「宗教者九条の和」で望月衣塑子氏 安倍政権とマス・メディア語る 2018年3月21日

  宗教者九条の和(東京都渋谷区、比企敦子世話人代表)は3月3日、憲法講演会をカトリック幼
きイエス会ニコラ・バレ修道院(東京都千代田区)で開催した。約150人が参加した講演会では、望月衣塑子(いそこ)氏(東京新聞社会部記者)が「菅官房長官会見の質問で見えて来るもの――安倍政権とマス・メディア」と題し登壇した。

 望月氏は自身の新聞記者としてのテーマは「権力側が隠そうとすることを明るみに出すこと」だと紹介。武器輸出をテーマに、防衛企業や防衛省官僚に取材を重ねる内に、匿名で「機密の塊のような自国の潜水艦輸出に危機感がある」「軍事に関わることで企業の評価が下がるので本当はやりたくない」などの意見を打ち明けられたと語った。

 また東京新聞内で、主に政治部からなる森友・加計問題取材チームの一員に選ばれたことをきっかけに、昨年6月から菅官房長官の会見に出席。記者たちが菅氏に対し問題を追求しないので、森友・加計問題の真相を追求し、顔と名前を出しレイプ被害を訴えた伊藤詩織さんの被告の逮捕が直前で中止になった事件の背景などについて、官房長官に質問を繰り返したと語った。

 望月氏は、自身に注目が集まったのは、国民が知りたいことをようやく質問する記者が出たからではないかと述べた。
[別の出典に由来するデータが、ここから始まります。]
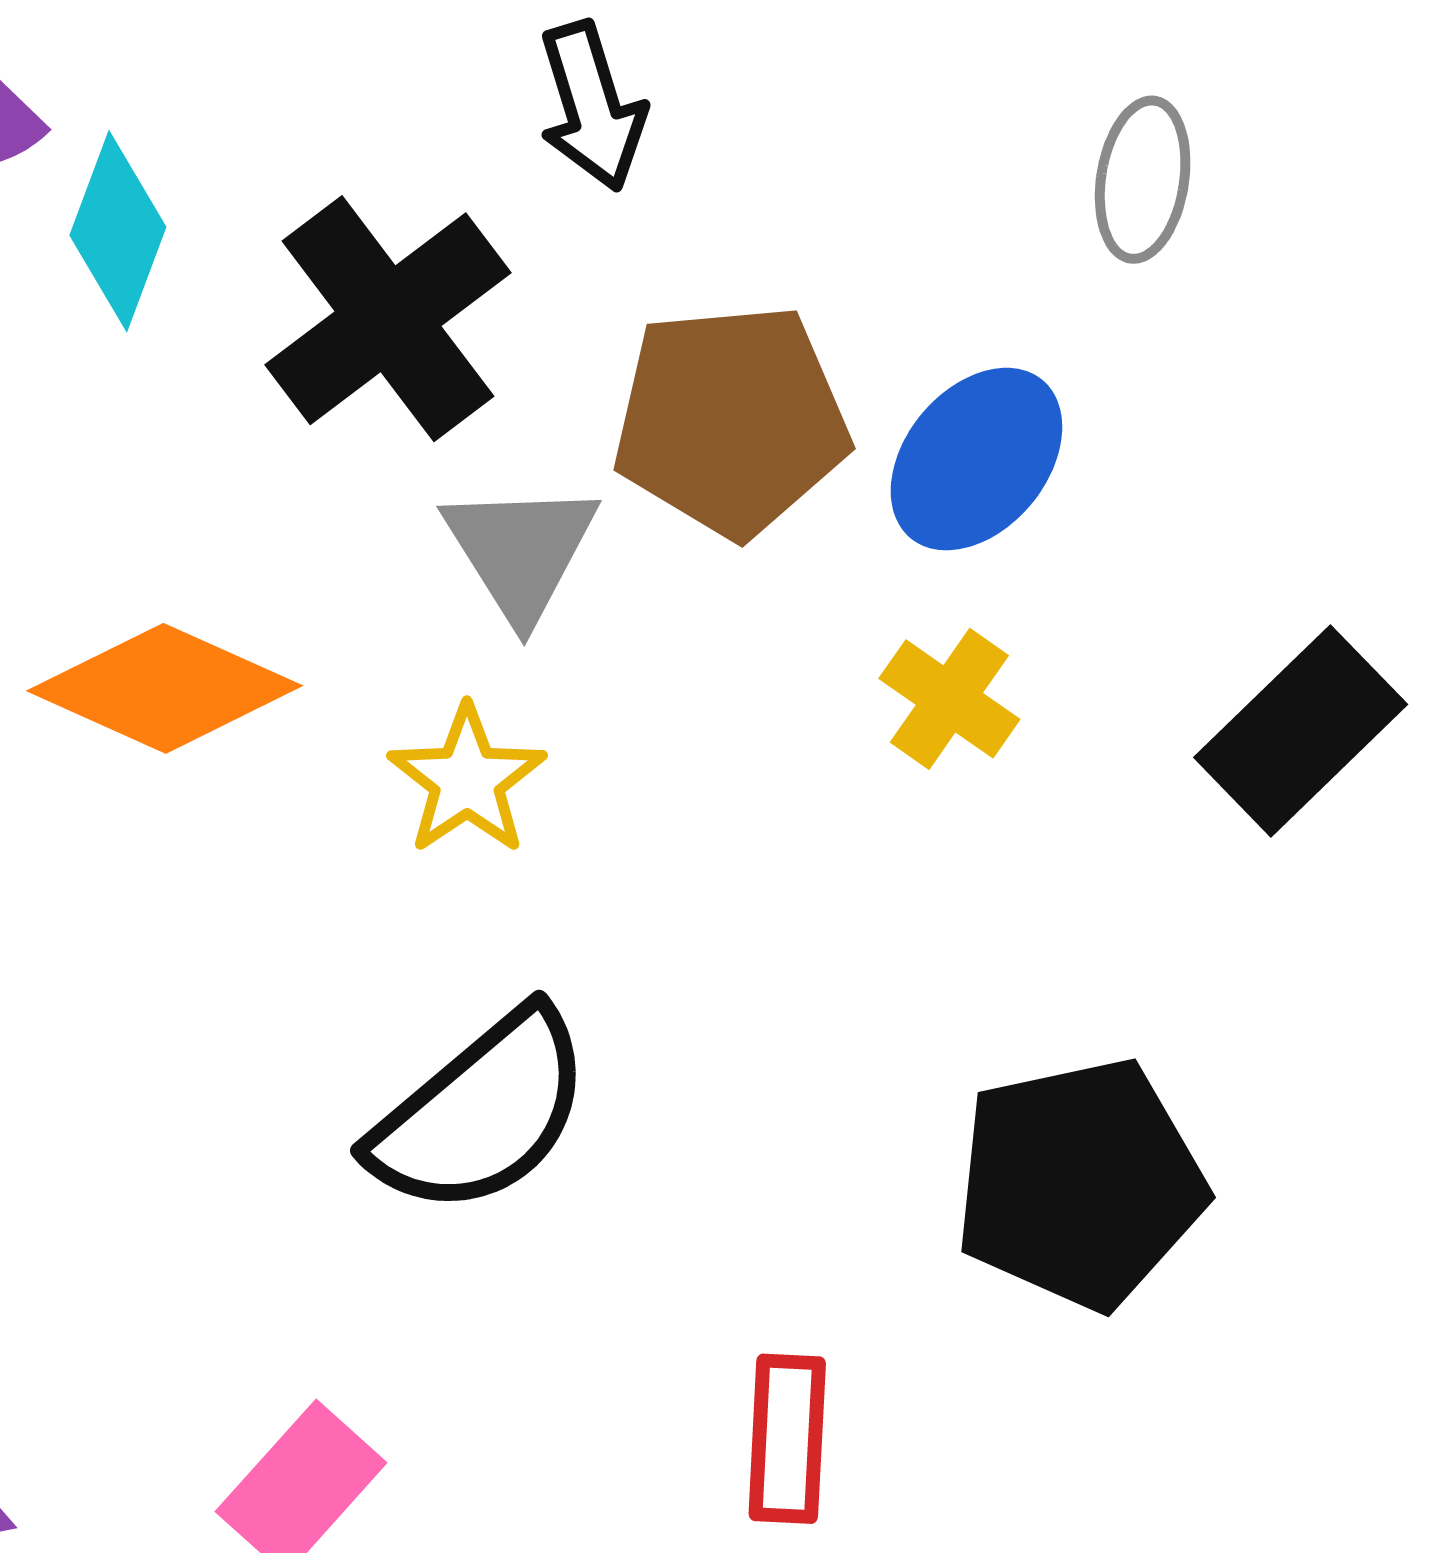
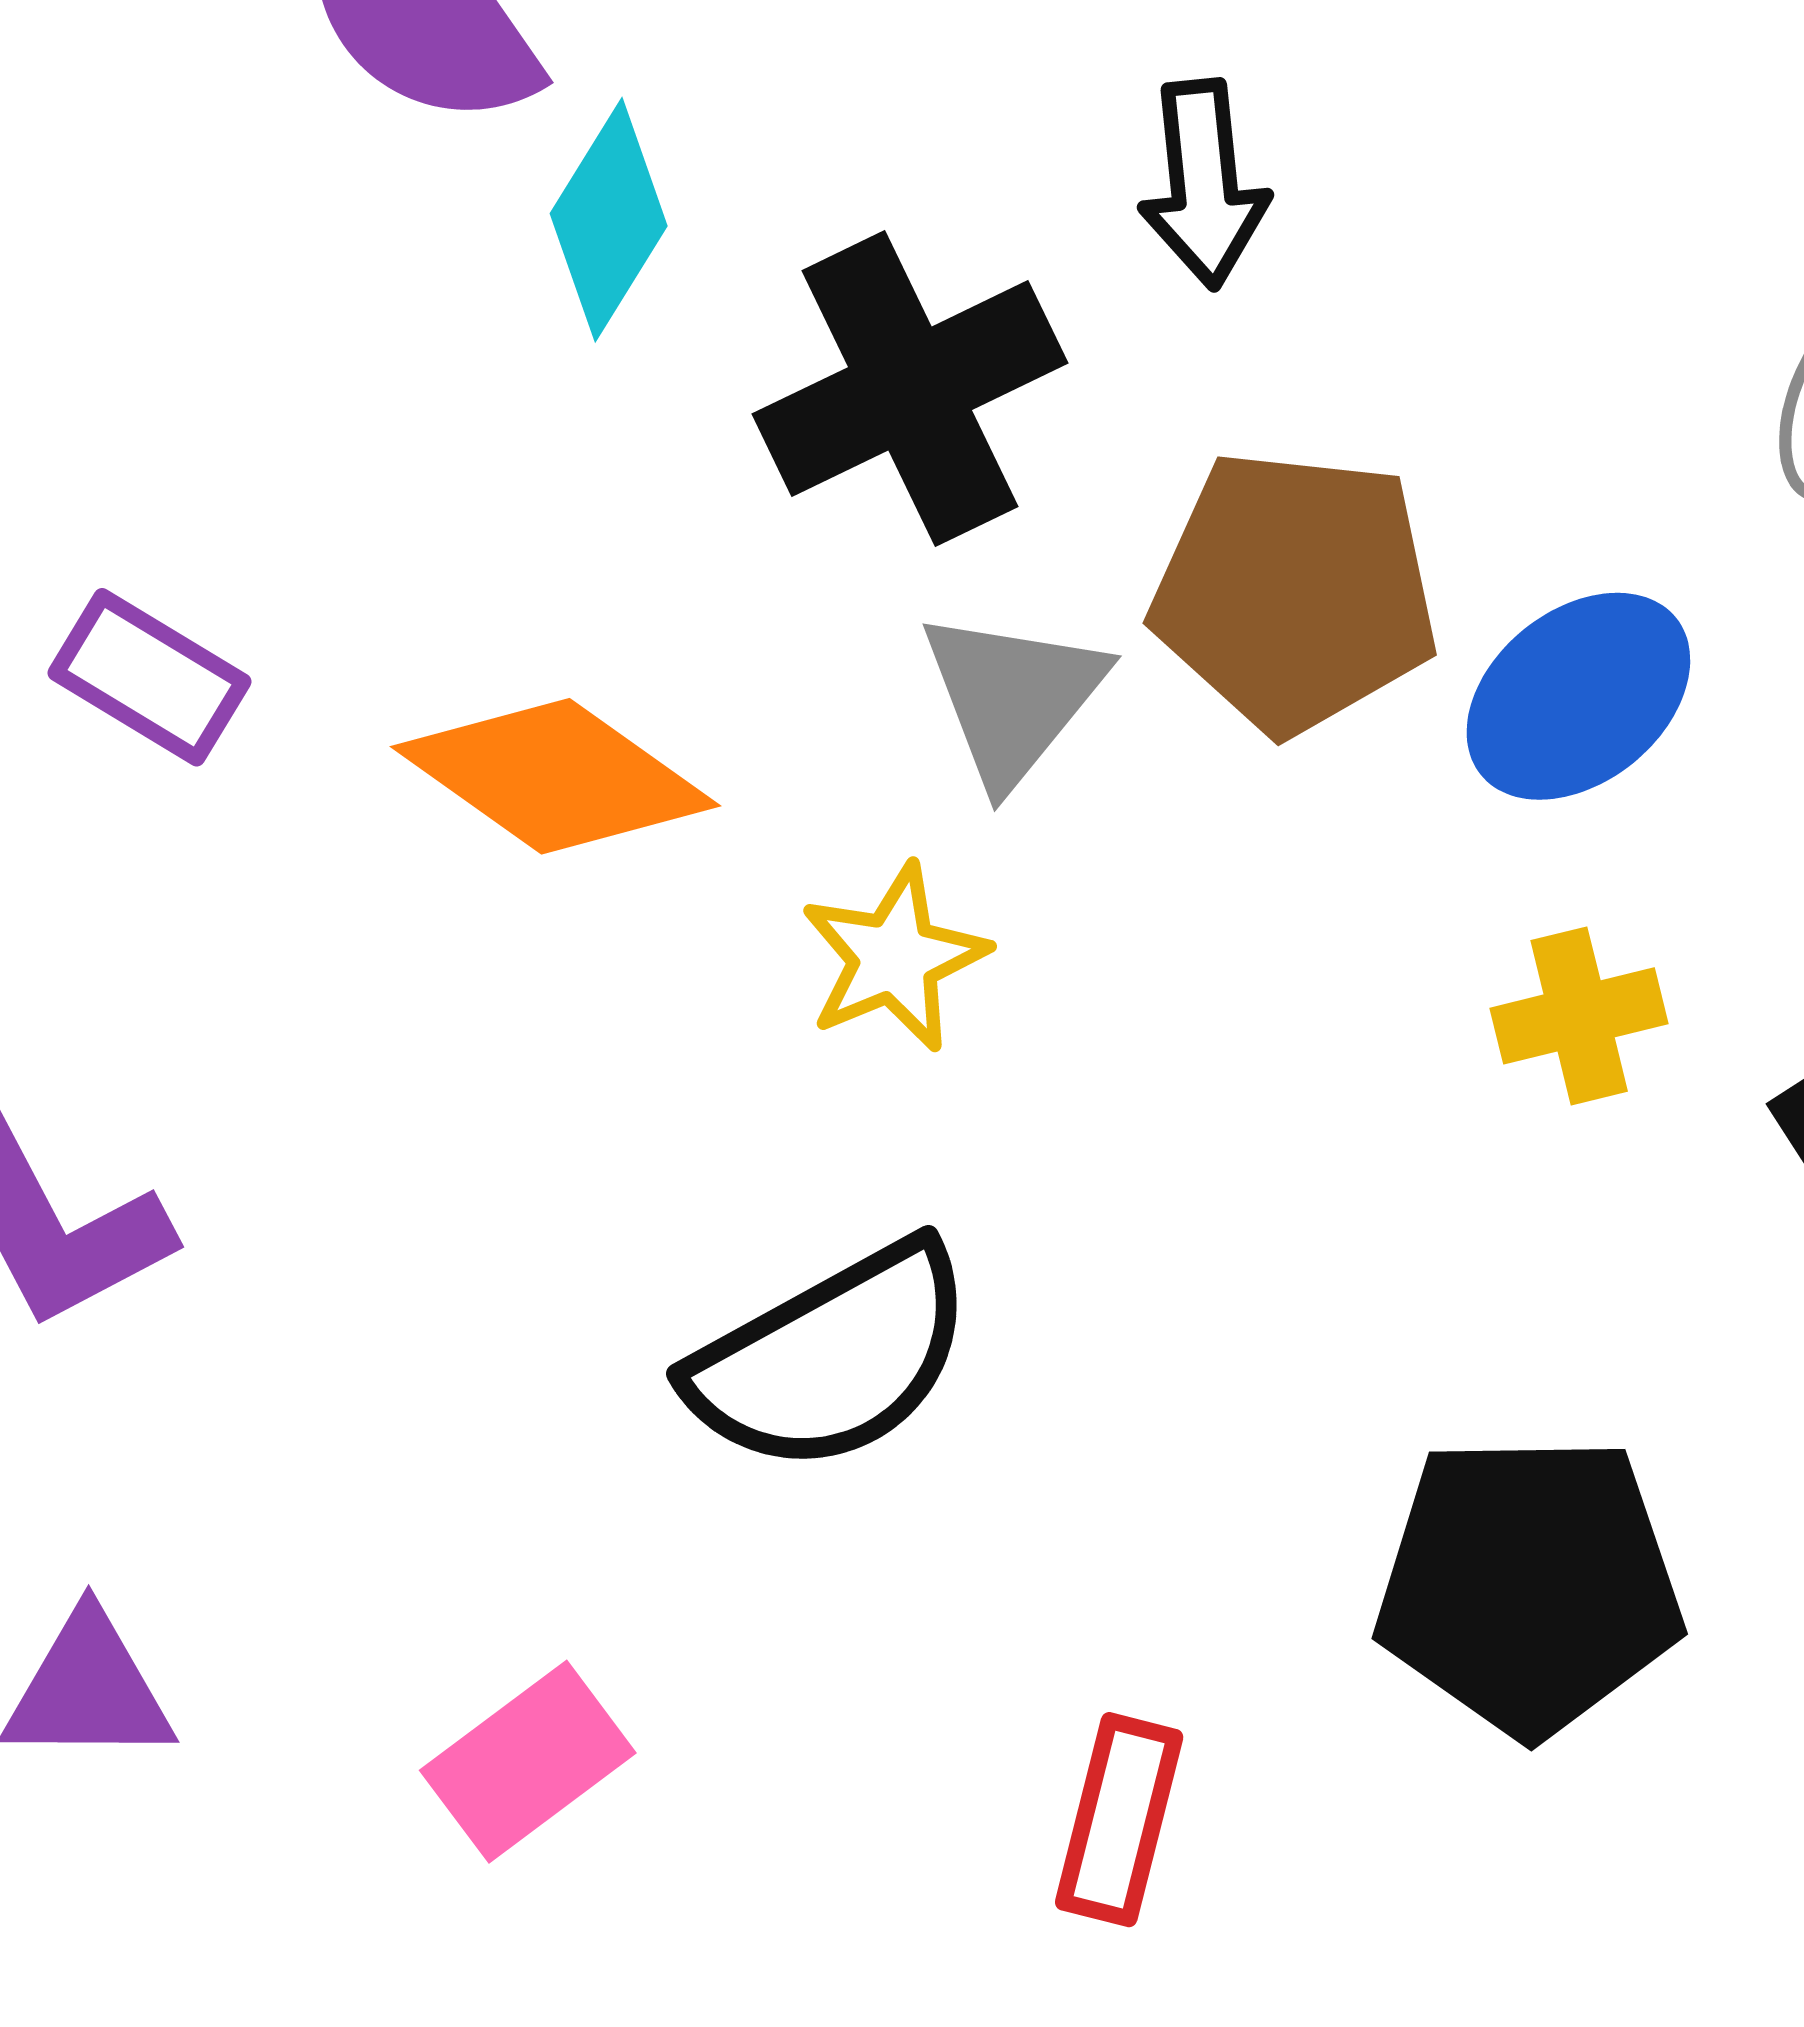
yellow cross: (949, 699) -> (1579, 1016), moved, turned 30

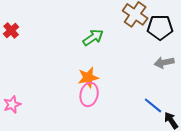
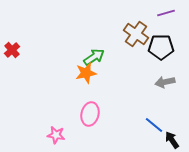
orange star: (88, 77) -> (86, 73), moved
pink star: (12, 104) -> (56, 135), moved, turned 30

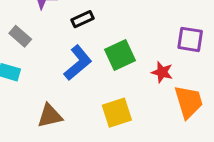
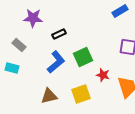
red star: (162, 72) -> (103, 75), moved
brown triangle: (50, 116) -> (49, 96), moved

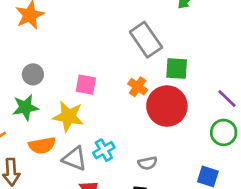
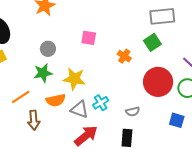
gray rectangle: (146, 40) -> (162, 16), moved, turned -60
green square: (177, 68) -> (152, 42), turned -36
pink square: (86, 85) -> (89, 38), moved
red circle: (167, 106) -> (158, 82), moved

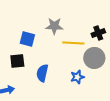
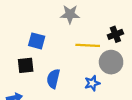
gray star: (54, 26) -> (70, 14), moved

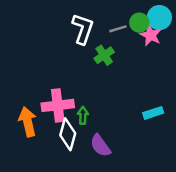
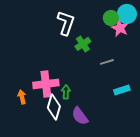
gray line: (118, 29) -> (107, 62), moved
orange arrow: (28, 122) -> (22, 97), size x0.6

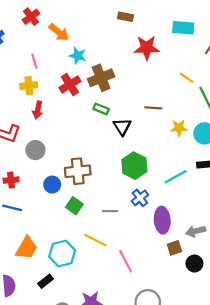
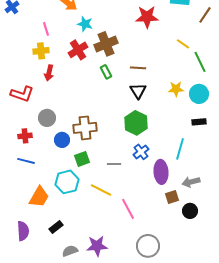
brown line: (153, 108) -> (138, 68), moved
green rectangle: (101, 109) -> (106, 72), turned 40
black triangle: (122, 127) -> (138, 91), moved
gray circle: (35, 150) -> (47, 118), moved
cyan line: (176, 177) -> (180, 149), moved, turned -45
green square: (74, 206) -> (82, 159), turned 35
cyan hexagon: (62, 253) -> (67, 182), moved

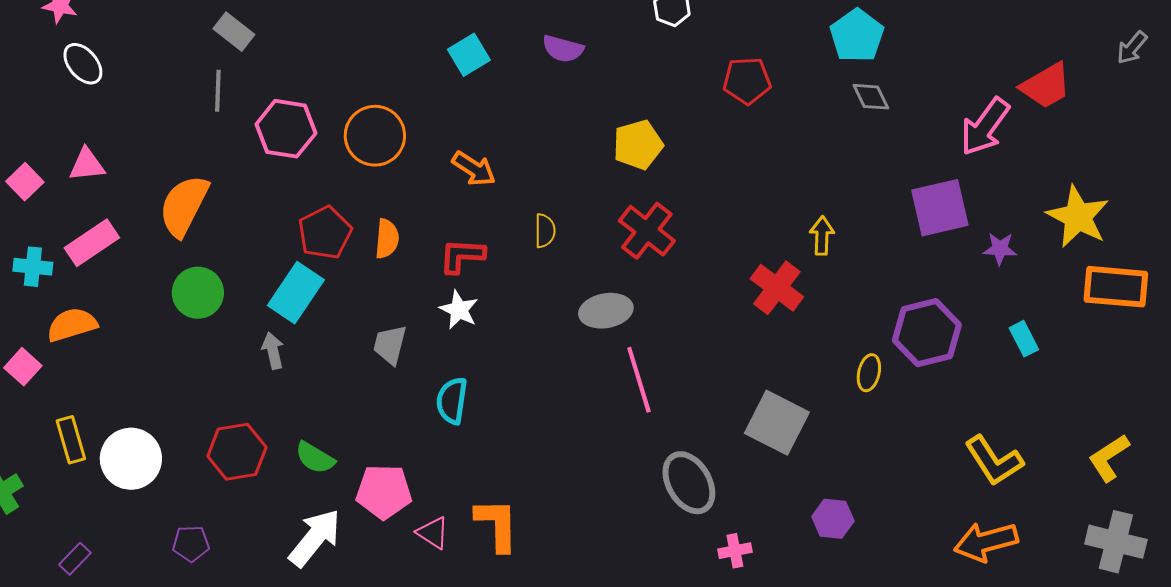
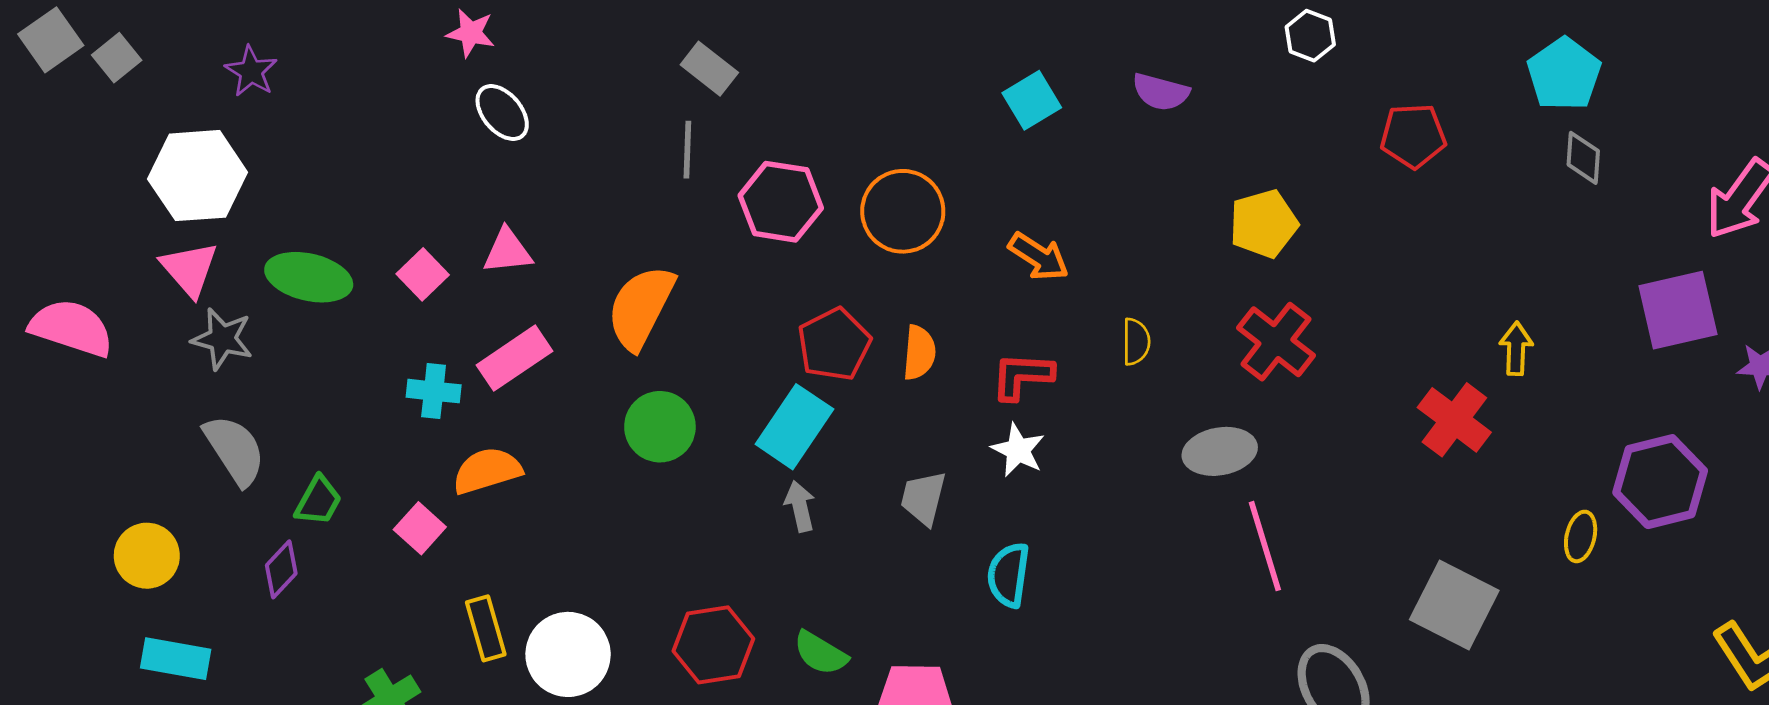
gray diamond: (871, 97) -> (1583, 158), turned 30
gray arrow: (273, 351) -> (800, 506), moved

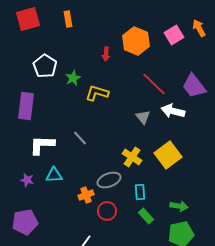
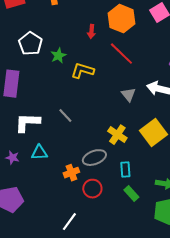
red line: (154, 84) -> (121, 54), moved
 安倍政権になって以降メディアは委縮し、日本は「報道の自由度ランキング」では世界の72位に転落、G7の中で最下位に当たると言及。また米政府からの武器購入がここ3年で急上昇したことや、首相が核兵器廃絶国際キャンペーン=ICAN=のベアトリス・フィン事務局長との面談を拒否したことなどを危惧した後、憲法9条加憲で自衛隊を明記されると、日本は戦う国に変質すると訴えた。

 最後に「あなたがすることのほとんどは無意味であるが、それでもしなくてはならない。そうしたことをするのは、世界を変えるためではなく、世界によって、自分が変えられないようにするためである」というガンジーの言葉を紹介して締めくくった。

 講演会終了後、会場からの「望月氏にとって憲法9条とは何か」という質問に対し、「憲法9条に守られ、これまで幸せに生きて来ることができ感謝している。子どもやその後の世代も同じ思いで生きていけるためにつないでいってほしいもの」と回答した。

 閉会のあいさつで大倉一美氏(同主催世話人、カトリック東京教区司祭)は、「憲法9条を命をかけて守るのは、宗教者共通の大切な使命」と訴えた。